▸ **What you need to do**: Among the lines below, count those that include "also", and state the count alone.

▸ **Data**:
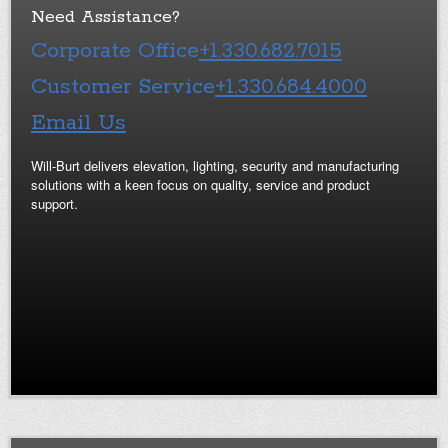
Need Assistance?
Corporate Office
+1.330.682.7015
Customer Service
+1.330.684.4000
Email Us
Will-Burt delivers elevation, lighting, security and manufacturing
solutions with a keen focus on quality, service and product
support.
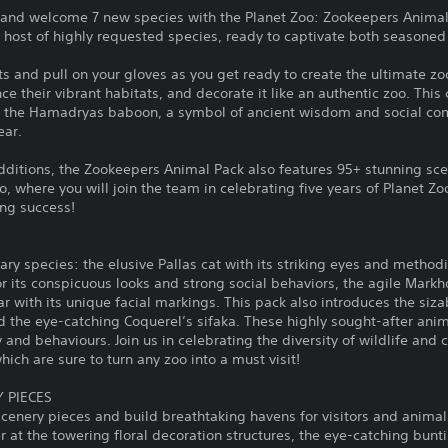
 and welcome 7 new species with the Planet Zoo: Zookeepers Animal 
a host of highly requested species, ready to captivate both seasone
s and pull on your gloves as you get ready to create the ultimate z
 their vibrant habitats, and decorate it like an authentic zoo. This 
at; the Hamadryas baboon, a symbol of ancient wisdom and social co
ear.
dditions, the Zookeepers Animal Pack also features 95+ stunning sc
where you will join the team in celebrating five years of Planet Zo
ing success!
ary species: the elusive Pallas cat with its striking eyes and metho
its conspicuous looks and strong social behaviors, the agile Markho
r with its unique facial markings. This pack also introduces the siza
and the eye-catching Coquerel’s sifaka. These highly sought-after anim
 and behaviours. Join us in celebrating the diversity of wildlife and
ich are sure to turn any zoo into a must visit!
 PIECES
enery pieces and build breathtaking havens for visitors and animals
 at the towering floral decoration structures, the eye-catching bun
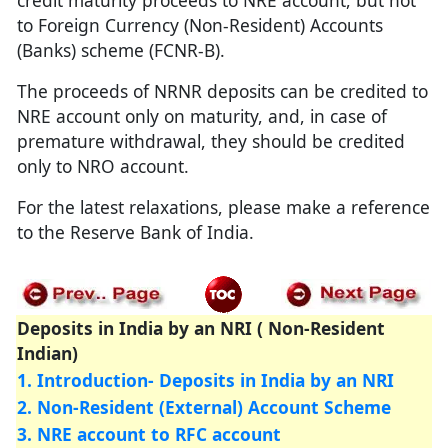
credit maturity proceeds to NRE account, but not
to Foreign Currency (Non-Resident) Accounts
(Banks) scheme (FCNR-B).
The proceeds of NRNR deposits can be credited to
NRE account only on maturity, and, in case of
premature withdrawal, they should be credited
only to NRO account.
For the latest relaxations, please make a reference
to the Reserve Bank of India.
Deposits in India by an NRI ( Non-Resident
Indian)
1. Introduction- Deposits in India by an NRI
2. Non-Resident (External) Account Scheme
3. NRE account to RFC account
==
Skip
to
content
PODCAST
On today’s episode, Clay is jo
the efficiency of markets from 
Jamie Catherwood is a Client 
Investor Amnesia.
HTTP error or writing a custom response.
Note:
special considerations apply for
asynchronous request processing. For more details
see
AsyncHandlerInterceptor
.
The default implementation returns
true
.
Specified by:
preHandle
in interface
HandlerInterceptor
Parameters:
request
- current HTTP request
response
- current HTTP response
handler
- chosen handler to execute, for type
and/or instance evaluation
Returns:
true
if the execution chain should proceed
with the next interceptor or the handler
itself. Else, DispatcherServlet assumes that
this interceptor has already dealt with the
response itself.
...
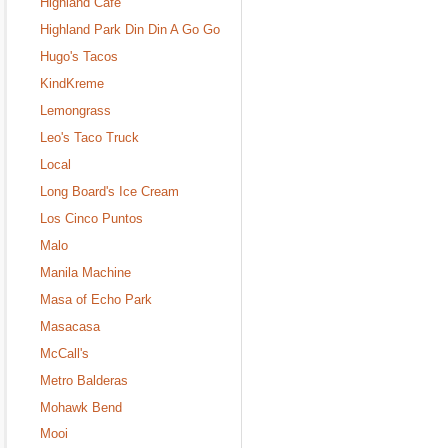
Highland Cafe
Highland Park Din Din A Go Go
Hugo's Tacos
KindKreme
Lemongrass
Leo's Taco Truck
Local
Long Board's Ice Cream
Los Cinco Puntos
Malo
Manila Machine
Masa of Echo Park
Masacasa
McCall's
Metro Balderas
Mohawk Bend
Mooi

▸ **Answer space**: 2